Dataset content
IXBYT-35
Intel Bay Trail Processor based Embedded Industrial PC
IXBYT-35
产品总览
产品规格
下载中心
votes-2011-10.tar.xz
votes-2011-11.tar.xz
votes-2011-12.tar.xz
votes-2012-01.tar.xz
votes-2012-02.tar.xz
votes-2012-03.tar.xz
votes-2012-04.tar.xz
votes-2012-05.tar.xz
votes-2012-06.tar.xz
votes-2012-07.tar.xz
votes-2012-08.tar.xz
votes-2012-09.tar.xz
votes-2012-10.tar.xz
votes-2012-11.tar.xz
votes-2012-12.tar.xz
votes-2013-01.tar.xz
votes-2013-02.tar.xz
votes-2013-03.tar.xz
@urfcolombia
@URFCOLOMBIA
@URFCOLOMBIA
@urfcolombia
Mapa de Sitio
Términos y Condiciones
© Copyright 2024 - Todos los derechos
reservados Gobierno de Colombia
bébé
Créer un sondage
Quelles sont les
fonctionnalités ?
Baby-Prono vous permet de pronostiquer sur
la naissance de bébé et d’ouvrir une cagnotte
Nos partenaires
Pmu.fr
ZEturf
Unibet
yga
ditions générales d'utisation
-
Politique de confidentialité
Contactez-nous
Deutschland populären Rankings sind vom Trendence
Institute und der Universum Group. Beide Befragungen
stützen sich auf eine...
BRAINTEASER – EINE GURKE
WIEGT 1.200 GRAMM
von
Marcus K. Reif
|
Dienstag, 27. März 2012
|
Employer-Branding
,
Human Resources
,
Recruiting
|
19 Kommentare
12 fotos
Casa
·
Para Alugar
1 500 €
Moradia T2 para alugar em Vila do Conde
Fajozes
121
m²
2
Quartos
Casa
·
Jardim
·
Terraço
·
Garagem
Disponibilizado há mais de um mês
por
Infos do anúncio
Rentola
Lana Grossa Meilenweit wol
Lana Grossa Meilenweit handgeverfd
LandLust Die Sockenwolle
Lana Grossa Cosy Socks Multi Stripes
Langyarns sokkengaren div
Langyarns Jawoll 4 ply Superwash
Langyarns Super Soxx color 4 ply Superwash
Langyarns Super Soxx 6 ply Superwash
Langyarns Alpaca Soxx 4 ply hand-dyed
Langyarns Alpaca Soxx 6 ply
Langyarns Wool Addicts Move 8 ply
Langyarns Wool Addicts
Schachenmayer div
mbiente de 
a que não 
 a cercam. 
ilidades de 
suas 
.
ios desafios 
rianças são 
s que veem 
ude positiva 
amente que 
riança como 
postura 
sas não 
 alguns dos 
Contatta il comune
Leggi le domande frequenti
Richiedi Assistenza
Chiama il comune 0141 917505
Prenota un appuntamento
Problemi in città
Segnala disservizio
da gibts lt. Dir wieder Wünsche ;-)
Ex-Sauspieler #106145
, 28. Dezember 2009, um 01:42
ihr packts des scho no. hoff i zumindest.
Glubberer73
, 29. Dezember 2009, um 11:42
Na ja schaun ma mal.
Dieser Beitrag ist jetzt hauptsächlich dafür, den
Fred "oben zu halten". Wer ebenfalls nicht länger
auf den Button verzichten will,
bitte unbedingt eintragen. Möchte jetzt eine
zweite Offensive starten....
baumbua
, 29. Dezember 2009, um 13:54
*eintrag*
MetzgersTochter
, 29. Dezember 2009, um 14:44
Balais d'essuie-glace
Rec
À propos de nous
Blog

Assignment
Go through the data above and repeat all of it exactly.

Answer space
IXBYT-35
Intel Bay Trail Processor based Embedded Industrial PC
IXBYT-35
产品总览
产品规格
下载中心
votes-2011-10.tar.xz
votes-2011-11.tar.xz
votes-2011-12.tar.xz
votes-2012-01.tar.xz
votes-2012-02.tar.xz
votes-2012-03.tar.xz
votes-2012-04.tar.xz
votes-2012-05.tar.xz
votes-2012-06.tar.xz
votes-2012-07.tar.xz
votes-2012-08.tar.xz
votes-2012-09.tar.xz
votes-2012-10.tar.xz
votes-2012-11.tar.xz
votes-2012-12.tar.xz
votes-2013-01.tar.xz
votes-2013-02.tar.xz
votes-2013-03.tar.xz
@urfcolombia
@URFCOLOMBIA
@URFCOLOMBIA
@urfcolombia
Mapa de Sitio
Términos y Condiciones
© Copyright 2024 - Todos los derechos
reservados Gobierno de Colombia
bébé
Créer un sondage
Quelles sont les
fonctionnalités ?
Baby-Prono vous permet de pronostiquer sur
la naissance de bébé et d’ouvrir une cagnotte
Nos partenaires
Pmu.fr
ZEturf
Unibet
yga
ditions générales d'utisation
-
Politique de confidentialité
Contactez-nous
Deutschland populären Rankings sind vom Trendence
Institute und der Universum Group. Beide Befragungen
stützen sich auf eine...
BRAINTEASER – EINE GURKE
WIEGT 1.200 GRAMM
von
Marcus K. Reif
|
Dienstag, 27. März 2012
|
Employer-Branding
,
Human Resources
,
Recruiting
|
19 Kommentare
12 fotos
Casa
·
Para Alugar
1 500 €
Moradia T2 para alugar em Vila do Conde
Fajozes
121
m²
2
Quartos
Casa
·
Jardim
·
Terraço
·
Garagem
Disponibilizado há mais de um mês
por
Infos do anúncio
Rentola
Lana Grossa Meilenweit wol
Lana Grossa Meilenweit handgeverfd
LandLust Die Sockenwolle
Lana Grossa Cosy Socks Multi Stripes
Langyarns sokkengaren div
Langyarns Jawoll 4 ply Superwash
Langyarns Super Soxx color 4 ply Superwash
Langyarns Super Soxx 6 ply Superwash
Langyarns Alpaca Soxx 4 ply hand-dyed
Langyarns Alpaca Soxx 6 ply
Langyarns Wool Addicts Move 8 ply
Langyarns Wool Addicts
Schachenmayer div
mbiente de 
a que não 
 a cercam. 
ilidades de 
suas 
.
ios desafios 
rianças são 
s que veem 
ude positiva 
amente que 
riança como 
postura 
sas não 
 alguns dos 
Contatta il comune
Leggi le domande frequenti
Richiedi Assistenza
Chiama il comune 0141 917505
Prenota un appuntamento
Problemi in città
Segnala disservizio
da gibts lt. Dir wieder Wünsche ;-)
Ex-Sauspieler #106145
, 28. Dezember 2009, um 01:42
ihr packts des scho no. hoff i zumindest.
Glubberer73
, 29. Dezember 2009, um 11:42
Na ja schaun ma mal.
Dieser Beitrag ist jetzt hauptsächlich dafür, den
Fred "oben zu halten". Wer ebenfalls nicht länger
auf den Button verzichten will,
bitte unbedingt eintragen. Möchte jetzt eine
zweite Offensive starten....
baumbua
, 29. Dezember 2009, um 13:54
*eintrag*
MetzgersTochter
, 29. Dezember 2009, um 14:44
Balais d'essuie-glace
Rec
À propos de nous
Blog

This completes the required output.